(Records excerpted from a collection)
Content starts
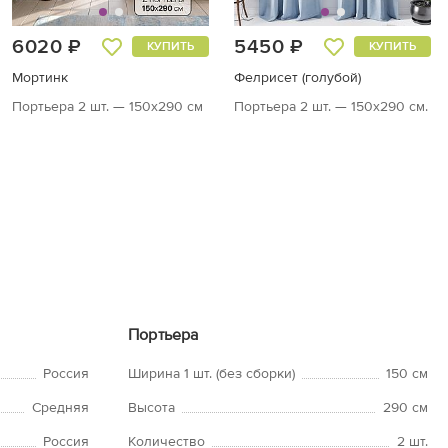
6020 ₽
5450 ₽
КУПИТЬ
КУПИТЬ
Мортинк
Фелрисет (голубой)
Портьера 2 шт. — 150х290 см
Портьера 2 шт. — 150х290 см.
Портьера
Россия
Ширина 1 шт. (без сборки)
150 см
Средняя
Высота
290 см
Россия
Количество
2 шт.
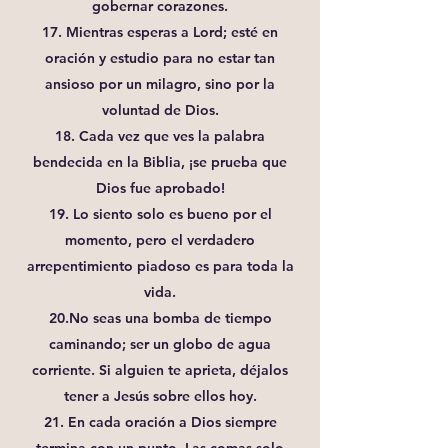
gobernar corazones.
17. Mientras esperas a Lord; esté en
oración y estudio para no estar tan
ansioso por un milagro, sino por la
voluntad de Dios.
18. Cada vez que ves la palabra
bendecida en la Biblia, ¡se prueba que
Dios fue aprobado!
19. Lo siento solo es bueno por el
momento, pero el verdadero
arrepentimiento piadoso es para toda la
vida.
20.No seas una bomba de tiempo
caminando; ser un globo de agua
corriente. Si alguien te aprieta, déjalos
tener a Jesús sobre ellos hoy.
21. En cada oración a Dios siempre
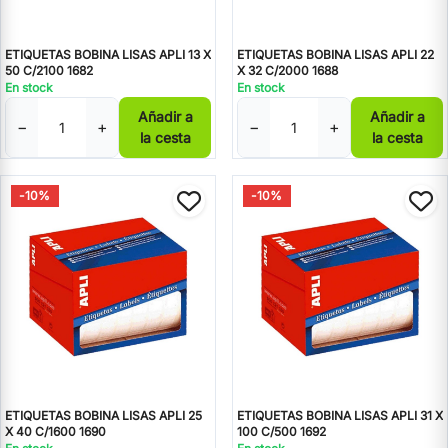
ETIQUETAS BOBINA LISAS APLI 13 X
ETIQUETAS BOBINA LISAS APLI 22
50 C/2100 1682
X 32 C/2000 1688
En stock
En stock
Añadir a
Añadir a
−
+
−
+
la cesta
la cesta
-10%
-10%
ETIQUETAS BOBINA LISAS APLI 25
ETIQUETAS BOBINA LISAS APLI 31 X
X 40 C/1600 1690
100 C/500 1692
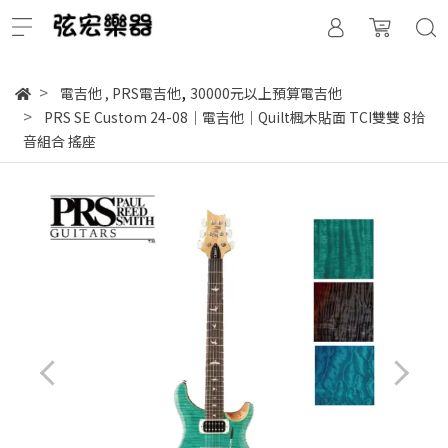
,
電吉他
,
PRS電吉他
30000元以上預算電吉他
PRS SE Custom 24-08｜電吉他｜Quilt楓木貼面 TCI雙雙 8拾
音組合 搖座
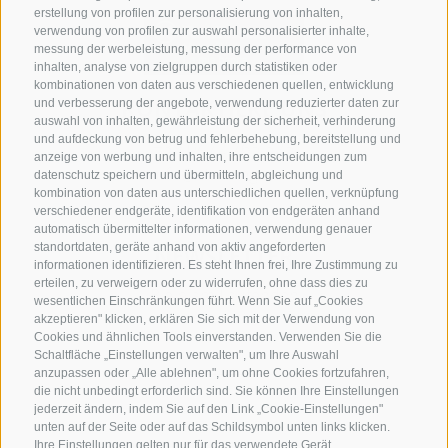
erstellung von profilen zur personalisierung von inhalten,
verwendung von profilen zur auswahl personalisierter inhalte,
messung der werbeleistung, messung der performance von
inhalten, analyse von zielgruppen durch statistiken oder
kombinationen von daten aus verschiedenen quellen, entwicklung
KONTAKTIERE UNS
und verbesserung der angebote, verwendung reduzierter daten zur
auswahl von inhalten, gewährleistung der sicherheit, verhinderung
und aufdeckung von betrug und fehlerbehebung, bereitstellung und
+39 0472 765 325
anzeige von werbung und inhalten, ihre entscheidungen zum
info@sterzing.com
datenschutz speichern und übermitteln, abgleichung und
kombination von daten aus unterschiedlichen quellen, verknüpfung
verschiedener endgeräte, identifikation von endgeräten anhand
automatisch übermittelter informationen, verwendung genauer
standortdaten, geräte anhand von aktiv angeforderten
NEWSLETTER
informationen identifizieren. Es steht Ihnen frei, Ihre Zustimmung zu
erteilen, zu verweigern oder zu widerrufen, ohne dass dies zu
Bleib am Laufenden
wesentlichen Einschränkungen führt. Wenn Sie auf „Cookies
akzeptieren" klicken, erklären Sie sich mit der Verwendung von
Cookies und ähnlichen Tools einverstanden. Verwenden Sie die
Schaltfläche „Einstellungen verwalten", um Ihre Auswahl
anzupassen oder „Alle ablehnen", um ohne Cookies fortzufahren,
die nicht unbedingt erforderlich sind. Sie können Ihre Einstellungen
jederzeit ändern, indem Sie auf den Link „Cookie-Einstellungen"
unten auf der Seite oder auf das Schildsymbol unten links klicken.
Newsletter Anmelden
Ihre Einstellungen gelten nur für das verwendete Gerät.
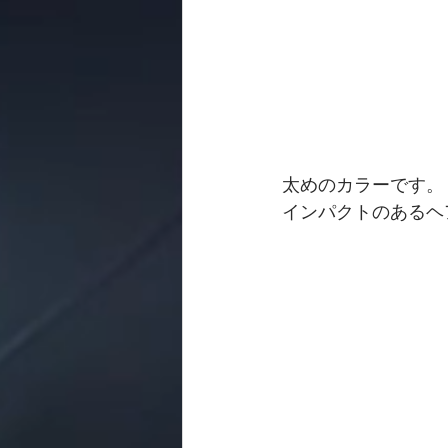
太めのカラーです。
インパクトのあるヘ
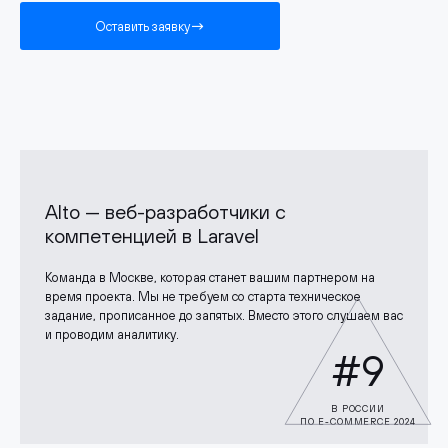
Оставить заявку
Alto — веб-разработчики с
компетенцией в Laravel
Команда в Москве, которая станет вашим партнером на
время проекта. Мы не требуем со старта техническое
задание, прописанное до запятых. Вместо этого слушаем вас
и проводим аналитику.
#9
В РОССИИ
ПО E-COMMERCE 2024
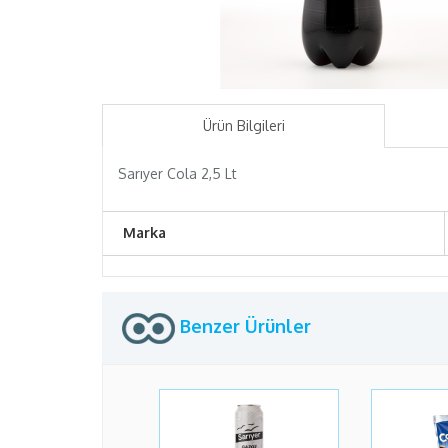
Ürün Bilgileri
Sarıyer Cola 2,5 Lt
Marka
Benzer Ürünler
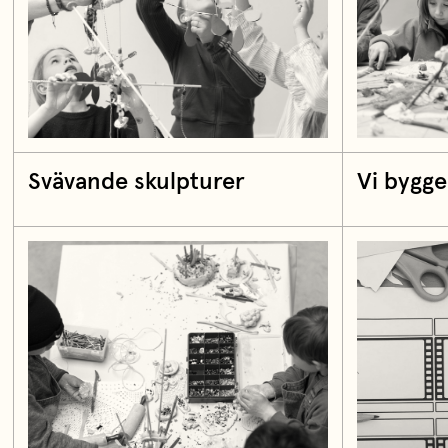
Svävande skulpturer
Vi bygge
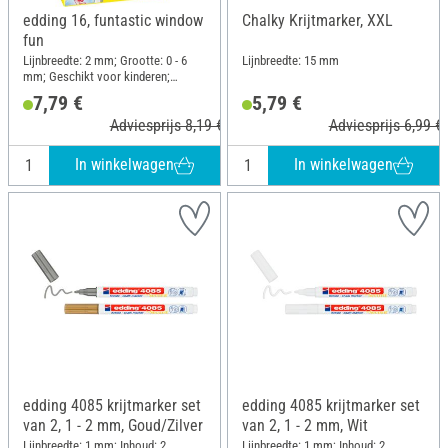
edding 16, funtastic window
Chalky Krijtmarker, XXL
fun
Lijnbreedte: 2 mm; Grootte: 0 - 6
Lijnbreedte: 15 mm
mm; Geschikt voor kinderen;
Inhoud: 5 stukken; Materiaal:
7,79 €
5,79 €
Kunststof
Adviesprijs 8,19 €
Adviesprijs 6,99 €
In winkelwagen
In winkelwagen
edding 4085 krijtmarker set
edding 4085 krijtmarker set
van 2, 1 - 2 mm, Goud/Zilver
van 2, 1 - 2 mm, Wit
Lijnbreedte: 1 mm; Inhoud: 2
Lijnbreedte: 1 mm; Inhoud: 2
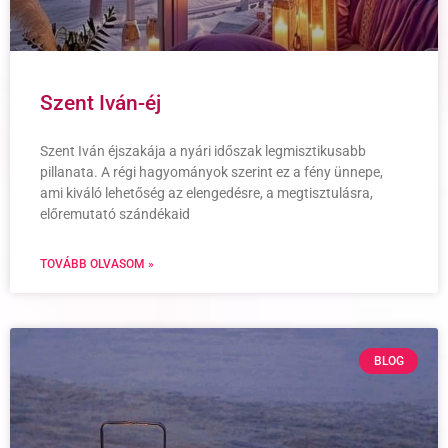
Szent Iván-éj
Szent Iván éjszakája a nyári időszak legmisztikusabb
pillanata. A régi hagyományok szerint ez a fény ünnepe,
ami kiváló lehetőség az elengedésre, a megtisztulásra,
előremutató szándékaid
TOVÁBB OLVASOM »
BLOG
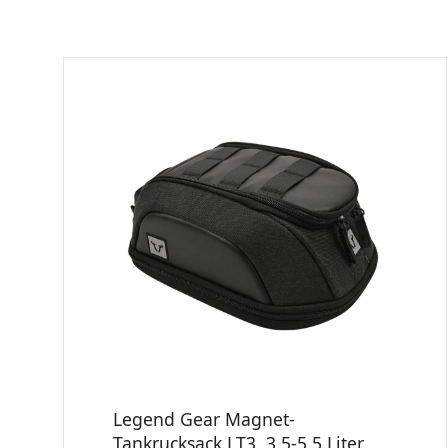
Legend Gear Magnet-
Tankrucksack LT3, 3,5-5,5 Liter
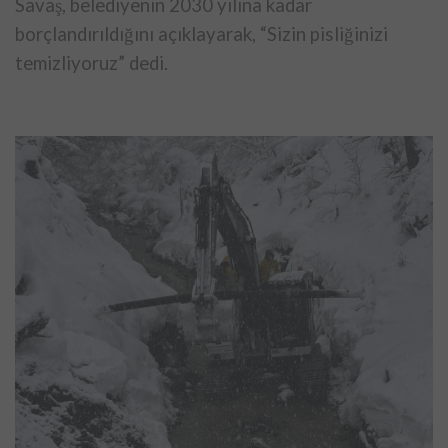
Savaş, belediyenin 2030 yılına kadar
borçlandırıldığını açıklayarak, “Sizin pisliğinizi
temizliyoruz” dedi.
Content ends
Exercise instructions
Print the data exactly as written, dropping any images it holds.

Written solution
6020 ₽
5450 ₽
КУПИТЬ
КУПИТЬ
Мортинк
Фелрисет (голубой)
Портьера 2 шт. — 150х290 см
Портьера 2 шт. — 150х290 см.
Портьера
Россия
Ширина 1 шт. (без сборки)
150 см
Средняя
Высота
290 см
Россия
Количество
2 шт.
gobernar corazones.
17. Mientras esperas a Lord; esté en
oración y estudio para no estar tan
ansioso por un milagro, sino por la
voluntad de Dios.
18. Cada vez que ves la palabra
bendecida en la Biblia, ¡se prueba que
Dios fue aprobado!
19. Lo siento solo es bueno por el
momento, pero el verdadero
arrepentimiento piadoso es para toda la
vida.
20.No seas una bomba de tiempo
caminando; ser un globo de agua
corriente. Si alguien te aprieta, déjalos
tener a Jesús sobre ellos hoy.
21. En cada oración a Dios siempre
ETIQUETAS BOBINA LISAS APLI 13 X
ETIQUETAS BOBINA LISAS APLI 22
50 C/2100 1682
X 32 C/2000 1688
En stock
En stock
Añadir a
Añadir a
−
+
−
+
la cesta
la cesta
-10%
-10%
ETIQUETAS BOBINA LISAS APLI 25
ETIQUETAS BOBINA LISAS APLI 31 X
X 40 C/1600 1690
100 C/500 1692
,
電吉他
,
PRS電吉他
30000元以上預算電吉他
PRS SE Custom 24-08｜電吉他｜Quilt楓木貼面 TCI雙雙 8拾
音組合 搖座
erstellung von profilen zur personalisierung von inhalten,
verwendung von profilen zur auswahl personalisierter inhalte,
messung der werbeleistung, messung der performance von
inhalten, analyse von zielgruppen durch statistiken oder
kombinationen von daten aus verschiedenen quellen, entwicklung
KONTAKTIERE UNS
und verbesserung der angebote, verwendung reduzierter daten zur
auswahl von inhalten, gewährleistung der sicherheit, verhinderung
und aufdeckung von betrug und fehlerbehebung, bereitstellung und
+39 0472 765 325
anzeige von werbung und inhalten, ihre entscheidungen zum
info@sterzing.com
datenschutz speichern und übermitteln, abgleichung und
kombination von daten aus unterschiedlichen quellen, verknüpfung
verschiedener endgeräte, identifikation von endgeräten anhand
automatisch übermittelter informationen, verwendung genauer
standortdaten, geräte anhand von aktiv angeforderten
NEWSLETTER
informationen identifizieren. Es steht Ihnen frei, Ihre Zustimmung zu
erteilen, zu verweigern oder zu widerrufen, ohne dass dies zu
Bleib am Laufenden
wesentlichen Einschränkungen führt. Wenn Sie auf „Cookies
akzeptieren" klicken, erklären Sie sich mit der Verwendung von
Cookies und ähnlichen Tools einverstanden. Verwenden Sie die
Schaltfläche „Einstellungen verwalten", um Ihre Auswahl
anzupassen oder „Alle ablehnen", um ohne Cookies fortzufahren,
die nicht unbedingt erforderlich sind. Sie können Ihre Einstellungen
jederzeit ändern, indem Sie auf den Link „Cookie-Einstellungen"
unten auf der Seite oder auf das Schildsymbol unten links klicken.
Newsletter Anmelden
Ihre Einstellungen gelten nur für das verwendete Gerät.
太めのカラーです。
インパクトのあるヘ
Оставить заявку
Alto — веб-разработчики с
компетенцией в Laravel
Команда в Москве, которая станет вашим партнером на
время проекта. Мы не требуем со старта техническое
задание, прописанное до запятых. Вместо этого слушаем вас
и проводим аналитику.
#9
В РОССИИ
ПО E-COMMERCE 2024
Ürün Bilgileri
Sarıyer Cola 2,5 Lt
Marka
Benzer Ürünler
Svävande skulpturer
Vi bygge
edding 16, funtastic window
Chalky Krijtmarker, XXL
fun
Lijnbreedte: 2 mm; Grootte: 0 - 6
Lijnbreedte: 15 mm
mm; Geschikt voor kinderen;
Inhoud: 5 stukken; Materiaal:
7,79 €
5,79 €
Kunststof
Adviesprijs 8,19 €
Adviesprijs 6,99 €
In winkelwagen
In winkelwagen
edding 4085 krijtmarker set
edding 4085 krijtmarker set
van 2, 1 - 2 mm, Goud/Zilver
van 2, 1 - 2 mm, Wit
Lijnbreedte: 1 mm; Inhoud: 2
Lijnbreedte: 1 mm; Inhoud: 2
Szent Iván-éj
Szent Iván éjszakája a nyári időszak legmisztikusabb
pillanata. A régi hagyományok szerint ez a fény ünnepe,
ami kiváló lehetőség az elengedésre, a megtisztulásra,
előremutató szándékaid
TOVÁBB OLVASOM »
BLOG
Legend Gear Magnet-
Tankrucksack LT3, 3,5-5,5 Liter
Savaş, belediyenin 2030 yılına kadar
borçlandırıldığını açıklayarak, “Sizin pisliğinizi
temizliyoruz” dedi.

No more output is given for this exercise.